[Given information Boundary: Start]

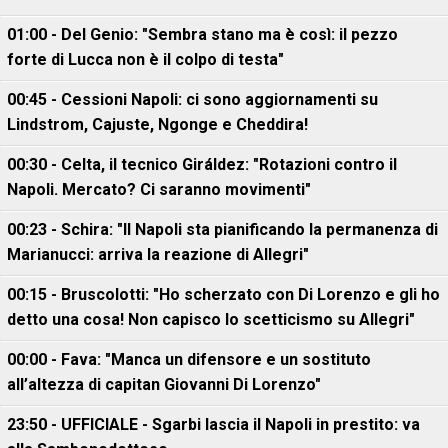
01:00 - Del Genio: "Sembra stano ma è così: il pezzo
forte di Lucca non è il colpo di testa"
00:45 - Cessioni Napoli: ci sono aggiornamenti su
Lindstrom, Cajuste, Ngonge e Cheddira!
00:30 - Celta, il tecnico Giráldez: "Rotazioni contro il
Napoli. Mercato? Ci saranno movimenti"
00:23 - Schira: "Il Napoli sta pianificando la permanenza di
Marianucci: arriva la reazione di Allegri"
00:15 - Bruscolotti: "Ho scherzato con Di Lorenzo e gli ho
detto una cosa! Non capisco lo scetticismo su Allegri"
00:00 - Fava: "Manca un difensore e un sostituto
all’altezza di capitan Giovanni Di Lorenzo"
23:50 - UFFICIALE - Sgarbi lascia il Napoli in prestito: va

[Given information Boundary: End]

● **Task directions**:
Where the line containing "Lindstrom, Cajuste, Ngonge e Cheddira!" appears in the records above, begin there and print every line through the last, exactly and with nothing else.

● **Answer to this task**:
Lindstrom, Cajuste, Ngonge e Cheddira!
00:30 - Celta, il tecnico Giráldez: "Rotazioni contro il
Napoli. Mercato? Ci saranno movimenti"
00:23 - Schira: "Il Napoli sta pianificando la permanenza di
Marianucci: arriva la reazione di Allegri"
00:15 - Bruscolotti: "Ho scherzato con Di Lorenzo e gli ho
detto una cosa! Non capisco lo scetticismo su Allegri"
00:00 - Fava: "Manca un difensore e un sostituto
all’altezza di capitan Giovanni Di Lorenzo"
23:50 - UFFICIALE - Sgarbi lascia il Napoli in prestito: va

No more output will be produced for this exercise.